Interview with Jane Byrne
QUESTION 14
JAMES A. DeVINNEY:

Start again.

JANYE BYRNE:

I appointed Renault Robinson, who had been the Black Afro ah, policemen's president ah, which was a, a group within the Chicago police department. And I appointed him to the CHA in '79, one of my first appointments. And Renault, in my opinion, and it was borne out later, but in my opinion he was not ready to be the chairman. He was also not ready in many ways, because he had never been in an administrative position before he'd been a policeman, which I understood, and I figured grow in the job. Ah. He um, I don't think he did a good job. Ah, I let him stay there, but I did not think that the things he was doing ah, were anything more than getting his name in the paper. He was making crusades about the elevators. And of course they didn't work.
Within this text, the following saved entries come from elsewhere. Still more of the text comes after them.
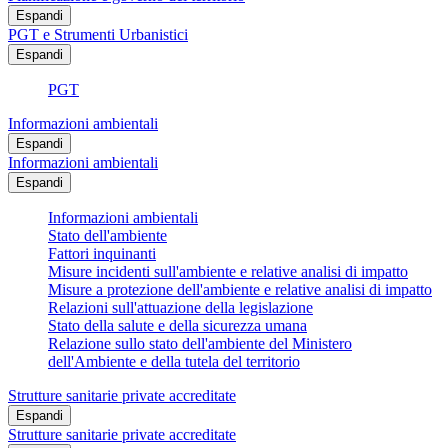
Espandi
PGT e Strumenti Urbanistici
Espandi
PGT
Informazioni ambientali
Espandi
Informazioni ambientali
Espandi
Informazioni ambientali
Stato dell'ambiente
Fattori inquinanti
Misure incidenti sull'ambiente e relative analisi di impatto
Misure a protezione dell'ambiente e relative analisi di impatto
Relazioni sull'attuazione della legislazione
Stato della salute e della sicurezza umana
Relazione sullo stato dell'ambiente del Ministero
dell'Ambiente e della tutela del territorio
Strutture sanitarie private accreditate
Espandi
Strutture sanitarie private accreditate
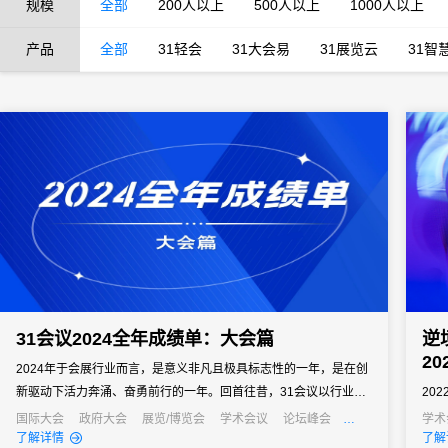
规模
全部
200人以上
500人以上
1000人以上
产品
全部
31轻会
31大会易
31展览云
31智
31会议2024全年成绩单：大会篇
逆
2
2024年于会展行业而言，是意义非凡且极具标志性的一年，是在创
新驱动下活力奔涌、奋勇前行的一年。回首往昔，31会议以行业领
20
军者之姿，深度融入各类大会的筹备与运营之中。无论是国际交流
202
国际大会
政府大会
展览/博览会
学术会议
论坛峰会
学术
产业大会
行业大会
经销商大会
发布会
了解详情
了解
合作、企业活动营销、政府产业招商、行业交流合作还是学术成果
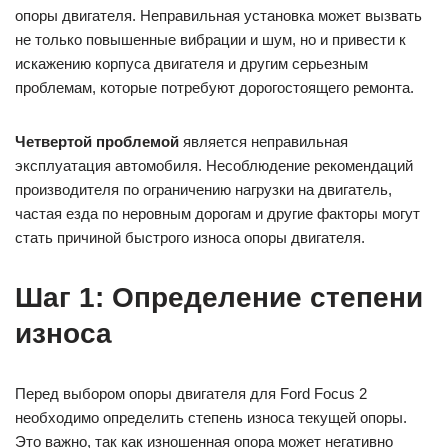
опоры двигателя. Неправильная установка может вызвать
не только повышенные вибрации и шум, но и привести к
искажению корпуса двигателя и другим серьезным
проблемам, которые потребуют дорогостоящего ремонта.
Четвертой проблемой
является неправильная
эксплуатация автомобиля. Несоблюдение рекомендаций
производителя по ограничению нагрузки на двигатель,
частая езда по неровным дорогам и другие факторы могут
стать причиной быстрого износа опоры двигателя.
Шаг 1: Определение степени
износа
Перед выбором опоры двигателя для Ford Focus 2
необходимо определить степень износа текущей опоры.
Это важно, так как изношенная опора может негативно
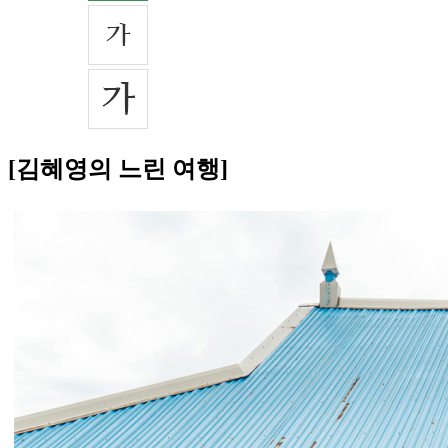
[김혜영의 느린 여행]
But there was nothing anybody could do to make them work consistently, due to the heavy loads of traffic on these poorly constructed elevators that are no bigger than ah, the smallest closet in your house. They were going to break. There was a lot of vandalism in the projects. Well, he marched to the Grand Jury. And the Grand Jury investigated. They found nothing wrong. But he was forever saying that that was something wrong. I guess the proof of the pudding is that after I lost, Harold Washington made him the chairman of public housing.